Gilt-edged coverage might add care at home or in adult day care; shorten the waiting period for benefits; raise daily payments; or add “nonforfeiture values,” so that if your policy lapses you’ll get part of your money back. Home-health coverage could add 45 to 90 percent to the policy price. Nonforfeiture values might cost an extra 30 to 40 percent. For help in evaluating policies, send $10 for Susan Polniaszek’s " Long Term Care," United Seniors Health Cooperative, 1331 H Street N.W., Suite 500, Washington, D.C. 20005. Some insurers to consider, say LTC experts: Amex, Aetna, CNA, Mutual of Omaha and UNUM.

What does coverage cost? More when you’re older, less when you’re younger. But because the coverage is improving so fast, you might want to wait until you’re 60 or older to commit yourself For the basic policy outlined above, a 55-year-old might pay $231 a year, a 68-year-old, $889, and a 75-year-old, $1,652, Moses says. The premiums can be paid automatically from your bank account, so the policy won’t lapse if you fall ill or grow forgetful.

What are the risks? (1) That your company will go broke-so stick with those rated A + and up by A.M. Best. You’re often covered by your state’s guarantee fund, but it may pay smaller benefits than you wanted. (2) That your annual premium, which is supposed to stay level during your lifetime, may unexpectedly soar-perhaps pricing you out. Premiums may be raised on any group of policies whose claims are higher than planned. (3) Rotten insurance salespeople, who misrepresent the policies they sell. In a random test of 14 LTC agents done last year for the House of Representatives’ Subcommittee on Health and Long Term Care, not one agent told the whole truth about the coverage to the person posing as a client. The National Association of Insurance Commissioners is backing better consumer protection, but its program is weak.

Why bother with LTC insurance when I can shift my assets to trusts or my kids and get my bills paid by Medicaid? Why indeed? The huge loopholes in the Medicaid law-all slyly exploited by well-to-do seniors-are creating a legion of false poor, collecting public money they don’t deserve. Often, they’re pushed to it by their kids, who treat Medicaid as if it were their personal inheritance insurance.
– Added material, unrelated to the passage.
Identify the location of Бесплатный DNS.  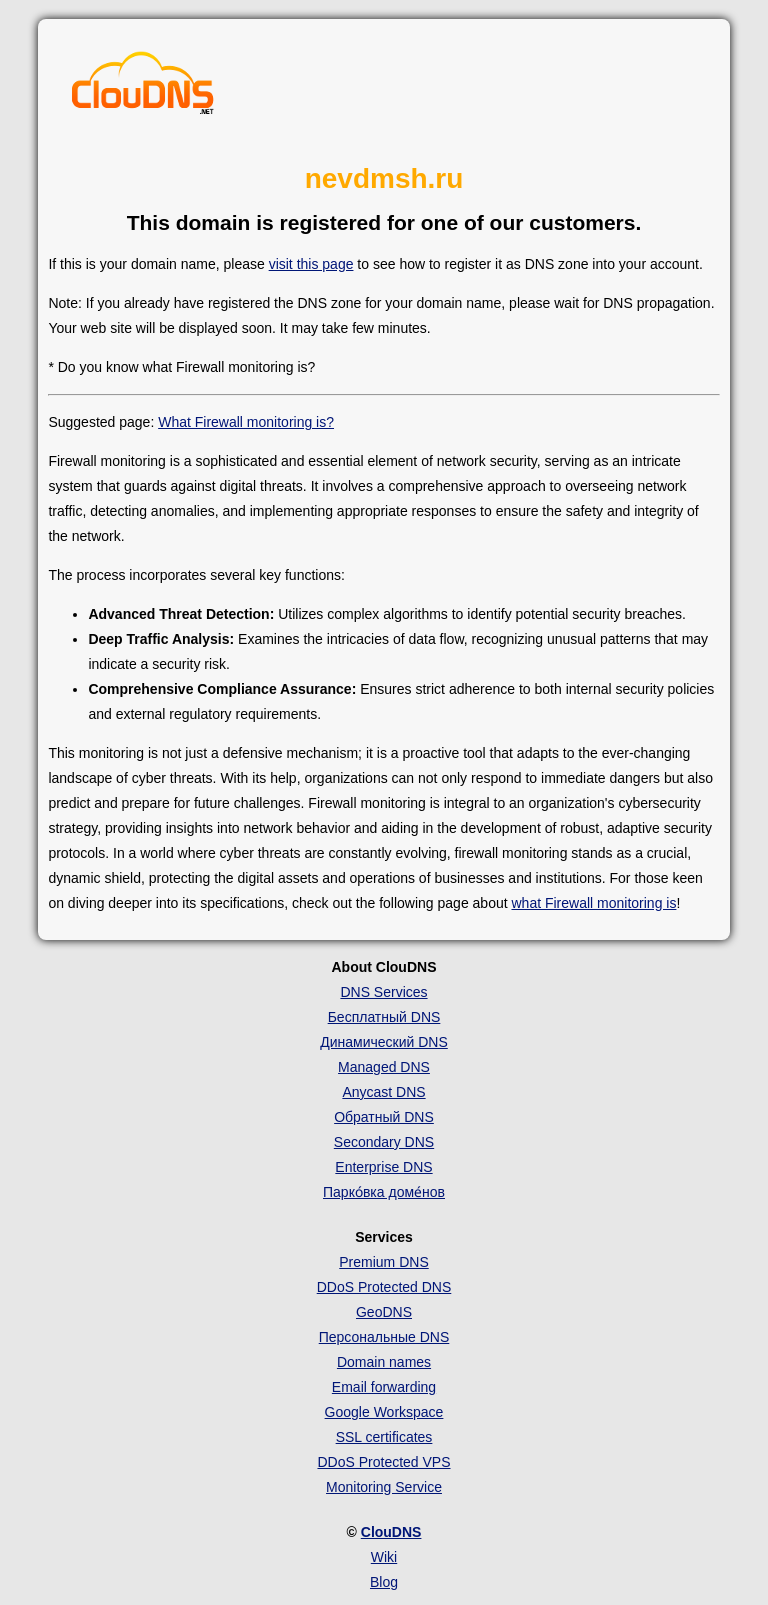 (384, 1017).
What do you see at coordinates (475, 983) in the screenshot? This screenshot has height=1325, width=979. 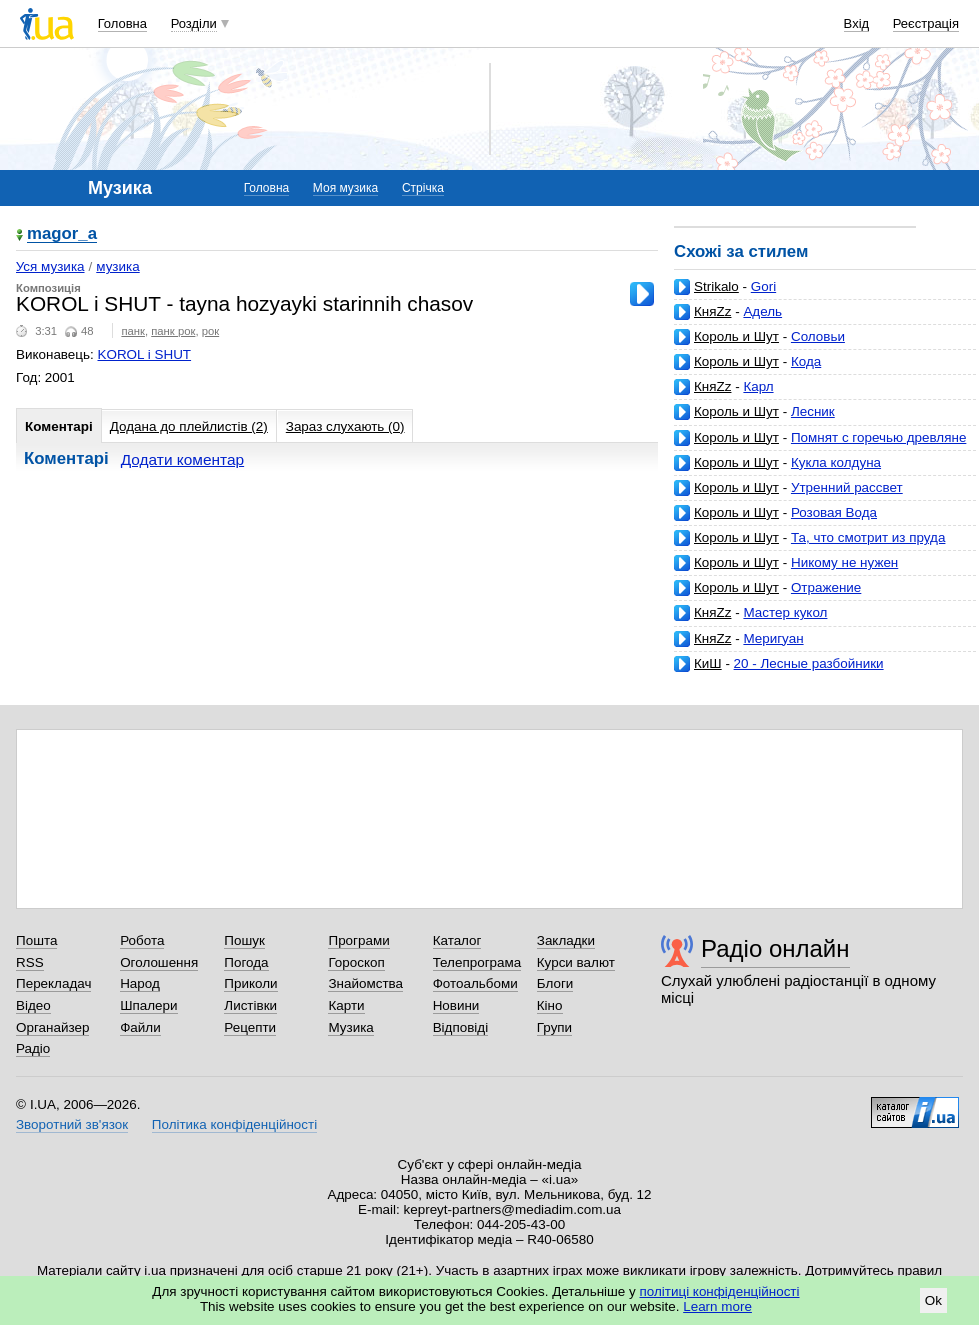 I see `Фотоальбоми` at bounding box center [475, 983].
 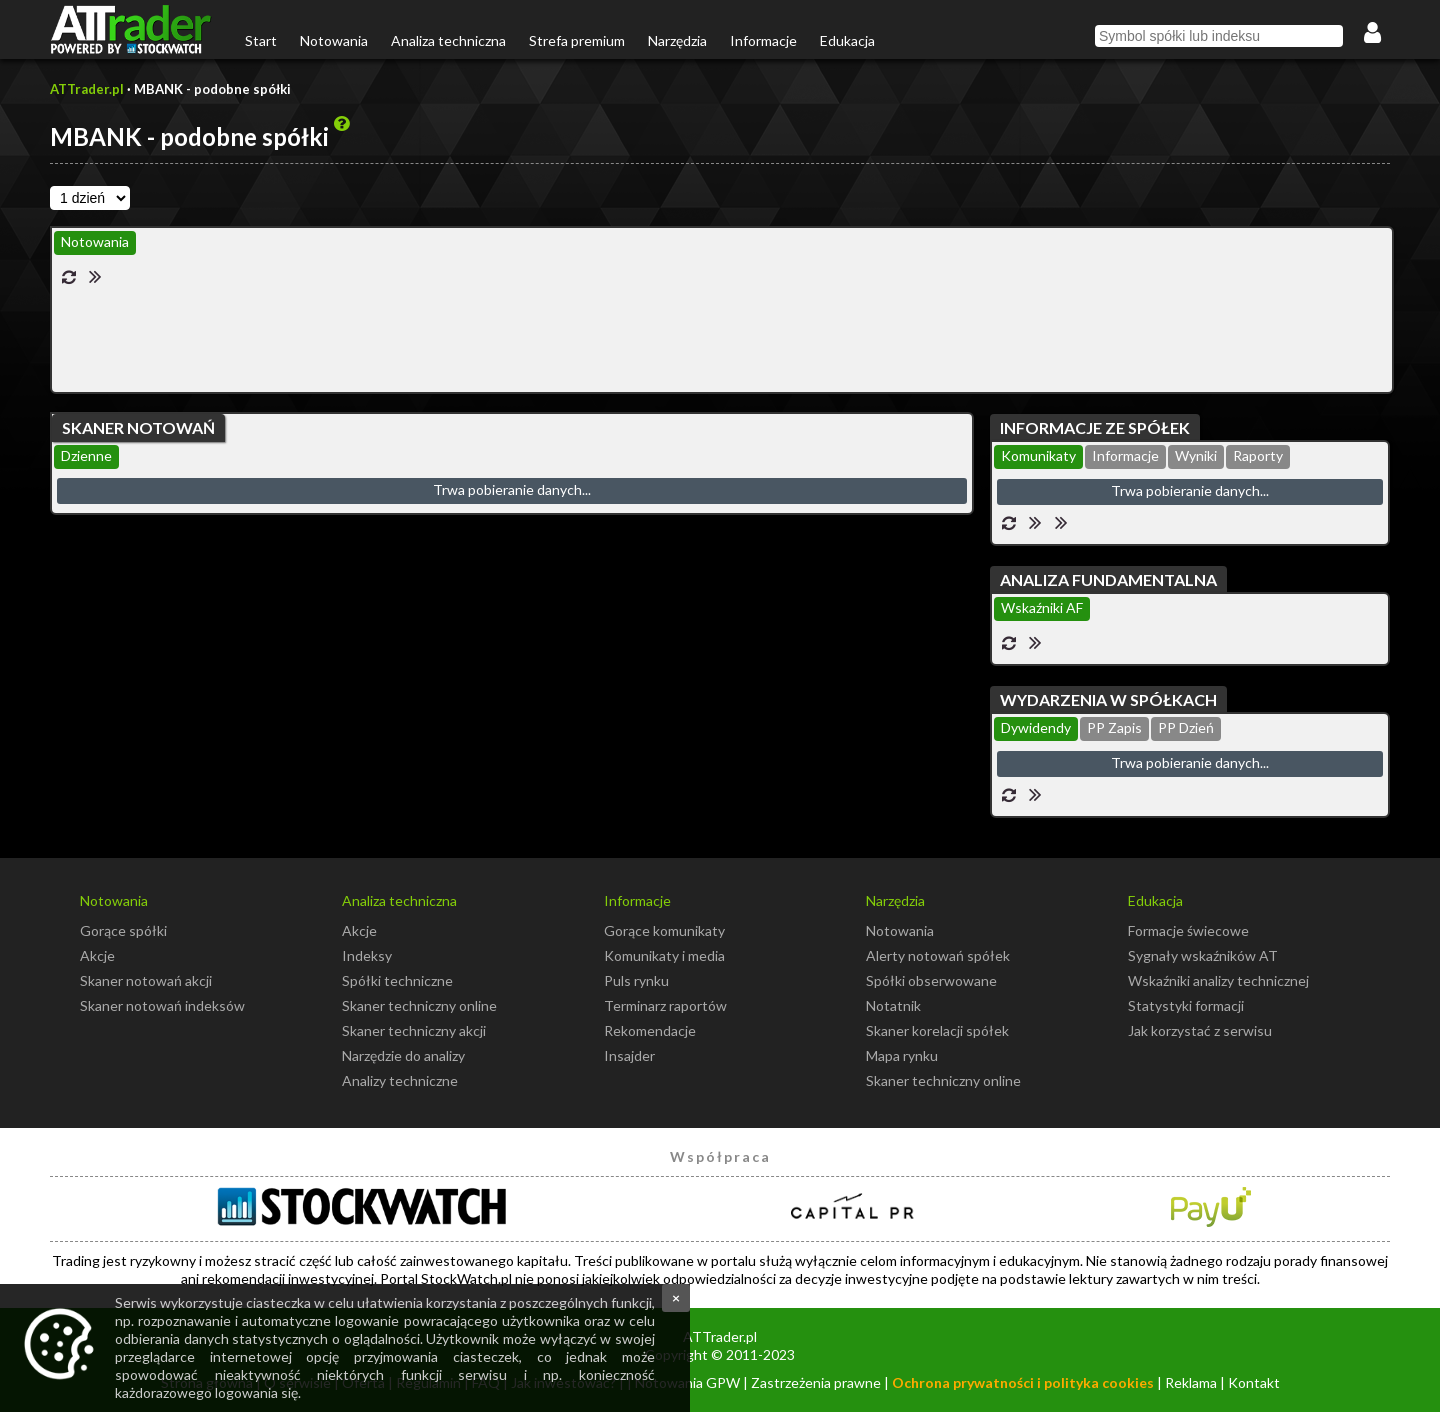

Morality aside, there are practical problems with deliberately putting yourself on welfare, Moses says. The Medicaid program is being squeezed, so the quality of your treatment may drop. The loopholes used by the middle class will eventually be closed, so you may have planned for naught. Even if you qualify, Medicaid patients may get poorer care, in poorer facilities, than those who can afford to pay. You may even have trouble getting a bed.

You saved all your life to buy yourself red-carpet treatment in your old age. Why get greedy and throw it away?